Donald Trump campaigned on the promise to build a wall on the U.S.-Mexico border, and besides the widespread criticism of this plan related to immigration, the plan threatens the environment, too.
Environmentalists say the is an "act of self-sabotage." They predict that the wall, if funded and built, will endanger already endangered species like ocelots and jaguars - and even impinge on the issue of climate change, all without having any noticeable impact on immigration.
Conservationists say the wall requires an amount of concrete that would drastically increase carbon dioxide levels.
Bloomberg New Energy Finance calculates that the concrete needed would total approximately 1.9 million tons, depending on height.
Little to no specifications have been provided on the border wall.Analysts estimate it be built 35 feet high, or 55 feet, or even higher.President Trump has said that some portions of the fence might consist of fencing rather than concrete.

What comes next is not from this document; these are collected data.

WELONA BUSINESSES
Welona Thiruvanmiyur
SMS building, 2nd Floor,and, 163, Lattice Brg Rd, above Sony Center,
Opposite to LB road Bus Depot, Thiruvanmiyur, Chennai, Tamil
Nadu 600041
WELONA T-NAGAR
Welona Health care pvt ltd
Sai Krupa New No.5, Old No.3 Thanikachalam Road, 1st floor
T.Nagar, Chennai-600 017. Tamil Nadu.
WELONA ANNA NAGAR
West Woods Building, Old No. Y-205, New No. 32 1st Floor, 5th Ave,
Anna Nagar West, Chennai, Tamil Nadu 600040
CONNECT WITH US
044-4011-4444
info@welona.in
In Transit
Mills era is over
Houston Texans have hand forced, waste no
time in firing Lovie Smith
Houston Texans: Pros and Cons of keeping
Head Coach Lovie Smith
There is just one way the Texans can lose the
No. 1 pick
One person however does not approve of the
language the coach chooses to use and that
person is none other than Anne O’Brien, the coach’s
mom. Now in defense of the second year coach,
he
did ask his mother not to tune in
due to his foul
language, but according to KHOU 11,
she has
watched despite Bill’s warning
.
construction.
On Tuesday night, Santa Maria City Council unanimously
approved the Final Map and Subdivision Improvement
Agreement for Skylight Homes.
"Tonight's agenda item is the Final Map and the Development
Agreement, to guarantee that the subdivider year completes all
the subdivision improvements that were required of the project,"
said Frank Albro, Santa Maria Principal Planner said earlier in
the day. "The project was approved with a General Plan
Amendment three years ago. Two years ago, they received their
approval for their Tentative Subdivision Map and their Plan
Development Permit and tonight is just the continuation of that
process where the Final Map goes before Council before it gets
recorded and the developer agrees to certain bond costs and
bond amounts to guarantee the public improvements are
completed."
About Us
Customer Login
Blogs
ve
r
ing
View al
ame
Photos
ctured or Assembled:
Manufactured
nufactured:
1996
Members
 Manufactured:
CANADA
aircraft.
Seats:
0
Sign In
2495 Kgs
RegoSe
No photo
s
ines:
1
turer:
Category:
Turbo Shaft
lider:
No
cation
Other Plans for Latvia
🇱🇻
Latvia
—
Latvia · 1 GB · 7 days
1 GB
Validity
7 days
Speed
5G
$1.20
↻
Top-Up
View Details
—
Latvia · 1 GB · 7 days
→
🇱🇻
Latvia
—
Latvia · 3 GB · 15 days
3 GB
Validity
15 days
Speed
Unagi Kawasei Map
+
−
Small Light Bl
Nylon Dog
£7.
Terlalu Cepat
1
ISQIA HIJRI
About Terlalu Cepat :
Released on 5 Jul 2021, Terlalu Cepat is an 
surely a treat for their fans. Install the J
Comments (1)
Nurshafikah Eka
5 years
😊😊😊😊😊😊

Emissions produced in the construction of the wall are not the only concern for conservationists.
They say a wall of any kind will severely restrict the movement of animals in the areas where the wall stands, which would have considerably negative impacts on wildlife.
These animals move from one area to another in response to the warming and cooling of the climate.The wall would keep them from efficiently doing so.
"In terms of climate adaptation, building a border wall is an act of self-sabotage," says Dan Millis of the Sierra Club's Borderlands Project.
"And the reason I say that is we're already seeing wildlife migrations blocked with the current walls and fences that have already been built.We have hundreds of these walls that were built without dozens of environmental protections."